According to the latest WHO data published in 2017, Stroke Deaths in Malaysia reached 15,642 or 11.31% of total deaths.
Stroke occurs when the blood supply to part of your brain is interrupted or reduced, depriving brain tissue of oxygen and nutrients. Within minutes, brain cells begin to die.
A stroke is a medical emergency. Prompt treatment is crucial. Early action can minimize brain damage and potential complications.
Many factors can increase your stroke risk. Some factors can also increase your chances of having a heart attack.
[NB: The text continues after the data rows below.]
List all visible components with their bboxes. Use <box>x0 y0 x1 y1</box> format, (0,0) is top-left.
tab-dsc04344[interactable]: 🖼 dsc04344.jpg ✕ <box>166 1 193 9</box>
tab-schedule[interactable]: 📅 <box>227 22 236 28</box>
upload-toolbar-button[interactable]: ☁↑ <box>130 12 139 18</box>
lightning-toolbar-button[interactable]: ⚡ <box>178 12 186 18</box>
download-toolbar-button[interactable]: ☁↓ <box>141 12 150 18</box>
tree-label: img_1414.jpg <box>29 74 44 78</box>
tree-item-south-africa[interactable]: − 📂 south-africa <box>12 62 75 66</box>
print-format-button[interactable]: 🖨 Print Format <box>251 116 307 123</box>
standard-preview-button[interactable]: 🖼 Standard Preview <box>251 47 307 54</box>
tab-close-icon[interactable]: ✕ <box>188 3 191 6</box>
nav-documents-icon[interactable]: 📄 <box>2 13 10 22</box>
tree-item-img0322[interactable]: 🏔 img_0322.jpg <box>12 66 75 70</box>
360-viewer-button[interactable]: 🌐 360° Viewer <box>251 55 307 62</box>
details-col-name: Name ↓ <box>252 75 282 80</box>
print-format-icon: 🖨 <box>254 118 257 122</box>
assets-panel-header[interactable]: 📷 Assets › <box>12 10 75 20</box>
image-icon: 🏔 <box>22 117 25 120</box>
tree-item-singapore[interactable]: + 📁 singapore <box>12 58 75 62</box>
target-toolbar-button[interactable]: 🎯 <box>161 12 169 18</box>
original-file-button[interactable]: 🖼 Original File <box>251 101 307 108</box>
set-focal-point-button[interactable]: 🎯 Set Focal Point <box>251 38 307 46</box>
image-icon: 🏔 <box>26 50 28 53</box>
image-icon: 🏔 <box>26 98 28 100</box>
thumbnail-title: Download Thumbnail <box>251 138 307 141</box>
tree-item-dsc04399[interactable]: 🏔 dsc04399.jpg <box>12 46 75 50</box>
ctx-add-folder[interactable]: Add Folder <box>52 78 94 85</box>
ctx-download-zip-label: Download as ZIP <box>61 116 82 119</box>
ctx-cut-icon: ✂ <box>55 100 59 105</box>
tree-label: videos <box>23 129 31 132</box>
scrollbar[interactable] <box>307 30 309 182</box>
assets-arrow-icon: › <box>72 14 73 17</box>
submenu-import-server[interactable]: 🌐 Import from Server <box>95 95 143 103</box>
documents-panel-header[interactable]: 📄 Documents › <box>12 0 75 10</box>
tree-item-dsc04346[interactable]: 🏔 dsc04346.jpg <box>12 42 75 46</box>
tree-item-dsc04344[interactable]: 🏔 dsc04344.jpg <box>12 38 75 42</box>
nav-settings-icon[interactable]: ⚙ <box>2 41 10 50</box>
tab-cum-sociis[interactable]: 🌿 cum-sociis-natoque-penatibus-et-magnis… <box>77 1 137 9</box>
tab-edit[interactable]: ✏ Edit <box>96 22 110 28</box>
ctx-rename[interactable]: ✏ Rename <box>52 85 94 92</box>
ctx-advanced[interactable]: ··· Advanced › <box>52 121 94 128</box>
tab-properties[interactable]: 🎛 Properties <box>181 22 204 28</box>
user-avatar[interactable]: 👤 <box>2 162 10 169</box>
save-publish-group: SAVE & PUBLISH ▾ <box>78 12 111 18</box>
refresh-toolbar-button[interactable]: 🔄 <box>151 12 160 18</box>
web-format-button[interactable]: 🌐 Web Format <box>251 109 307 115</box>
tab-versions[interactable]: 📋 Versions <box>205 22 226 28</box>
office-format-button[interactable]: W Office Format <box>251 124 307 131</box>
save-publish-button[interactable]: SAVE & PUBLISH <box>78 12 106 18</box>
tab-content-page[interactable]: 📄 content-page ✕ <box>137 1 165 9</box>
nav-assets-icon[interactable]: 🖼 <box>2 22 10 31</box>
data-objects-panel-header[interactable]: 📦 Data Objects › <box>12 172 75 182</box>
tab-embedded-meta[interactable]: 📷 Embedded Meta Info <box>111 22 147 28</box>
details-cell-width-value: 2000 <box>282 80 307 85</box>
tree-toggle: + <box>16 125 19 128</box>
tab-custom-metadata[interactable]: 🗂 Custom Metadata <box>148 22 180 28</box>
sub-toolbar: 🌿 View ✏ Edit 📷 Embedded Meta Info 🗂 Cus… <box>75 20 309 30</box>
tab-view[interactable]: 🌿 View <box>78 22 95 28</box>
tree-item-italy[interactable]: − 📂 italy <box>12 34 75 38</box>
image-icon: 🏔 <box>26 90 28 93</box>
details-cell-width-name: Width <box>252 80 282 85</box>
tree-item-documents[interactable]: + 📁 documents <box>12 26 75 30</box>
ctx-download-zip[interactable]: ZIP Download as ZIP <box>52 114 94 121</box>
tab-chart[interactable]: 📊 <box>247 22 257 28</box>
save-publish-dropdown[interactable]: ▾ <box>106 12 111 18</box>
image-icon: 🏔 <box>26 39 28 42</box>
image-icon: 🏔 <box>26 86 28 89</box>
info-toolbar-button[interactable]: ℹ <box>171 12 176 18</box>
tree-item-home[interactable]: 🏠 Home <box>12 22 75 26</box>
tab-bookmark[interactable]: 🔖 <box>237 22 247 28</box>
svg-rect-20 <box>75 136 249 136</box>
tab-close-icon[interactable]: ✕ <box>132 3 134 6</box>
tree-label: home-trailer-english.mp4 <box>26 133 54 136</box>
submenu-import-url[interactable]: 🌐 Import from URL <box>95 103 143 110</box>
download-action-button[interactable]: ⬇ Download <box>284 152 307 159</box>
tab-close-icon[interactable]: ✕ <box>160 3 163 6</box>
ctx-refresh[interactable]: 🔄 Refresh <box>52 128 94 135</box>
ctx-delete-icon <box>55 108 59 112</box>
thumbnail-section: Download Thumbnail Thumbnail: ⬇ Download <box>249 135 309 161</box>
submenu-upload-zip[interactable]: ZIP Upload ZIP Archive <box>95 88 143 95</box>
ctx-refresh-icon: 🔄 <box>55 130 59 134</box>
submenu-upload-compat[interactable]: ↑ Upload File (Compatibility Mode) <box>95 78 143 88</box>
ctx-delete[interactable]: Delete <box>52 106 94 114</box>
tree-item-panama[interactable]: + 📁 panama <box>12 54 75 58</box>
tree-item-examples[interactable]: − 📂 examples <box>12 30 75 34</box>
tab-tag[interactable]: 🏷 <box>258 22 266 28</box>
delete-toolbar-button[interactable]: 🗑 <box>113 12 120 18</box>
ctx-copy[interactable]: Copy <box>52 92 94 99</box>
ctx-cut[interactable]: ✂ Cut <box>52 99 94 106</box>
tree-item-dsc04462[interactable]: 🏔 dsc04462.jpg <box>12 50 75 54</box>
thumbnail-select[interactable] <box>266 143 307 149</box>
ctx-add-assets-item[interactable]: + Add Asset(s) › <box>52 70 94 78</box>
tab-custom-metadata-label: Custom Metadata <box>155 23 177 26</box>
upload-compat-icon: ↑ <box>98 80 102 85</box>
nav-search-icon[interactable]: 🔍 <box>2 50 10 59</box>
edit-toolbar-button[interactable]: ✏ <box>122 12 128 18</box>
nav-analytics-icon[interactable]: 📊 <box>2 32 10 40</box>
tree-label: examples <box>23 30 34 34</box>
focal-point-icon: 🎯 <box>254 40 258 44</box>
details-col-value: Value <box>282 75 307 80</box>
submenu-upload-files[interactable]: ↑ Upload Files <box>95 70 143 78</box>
Potentially treatable stroke risk factors include:
Lifestyle risk factors
Being overweight or obese
Heavy or binge drinking
Use of illicit drugs such as cocaine and methamphetamines
Medical risk factors
Blood pressure readings higher than 120/80 millimeters of mercury (mm Hg)
Cigarette smoking or exposure to secondhand smoke
Obstructive sleep apnea
Cardiovascular disease, including heart failure, heart defects, heart infection or abnormal heart rhythm
Personal or family history of stroke, heart attack or transient ischemic attack
Other factors associated with a higher risk of
Age —People age 55 or older have a higher risk of stroke than do younger people.
Sex — Men have a higher risk of stroke than women.
Hormones — use of birth control pills or hormone therapies that include estrogen, as well as increased estrogen levels from pregnancy and childbirth.
Watch for these signs and symptoms if you think you or someone else may be having a stroke. Pay attention to when the signs and symptoms begin. The length of time they have been present can affect your treatment options:
Trouble with speaking and understanding.
Paralysis or numbness of the face, arm or leg. You may develop sudden numbness, weakness or paralysis in your face, arm or leg.
Trouble with seeing in one or both eyes. You may suddenly have blurred or blackened vision in one or both eyes, or you may see double.
Headache. A sudden, severe headache, which may be accompanied by vomiting, dizziness or altered consciousness.
Trouble with walking, loss of balance or loss of coordination.
A stroke can sometimes cause temporary or permanent disabilities, depending on how long the brain lacks blood flow and which part was affected. Complications may include:
Paralysis of loss of muscle movement
Difficulty talking or swallowing
Memory loss or thinking difficulties
Emotional problems/ depression
Pain, numbness or other strange sensations may occur in the parts of the body affected by stroke
Changes in behavior and self-care ability
Knowing your stroke risk factors, following your doctor’s recommendations and adopting a healthy lifestyle are the best steps you can take to prevent a stroke.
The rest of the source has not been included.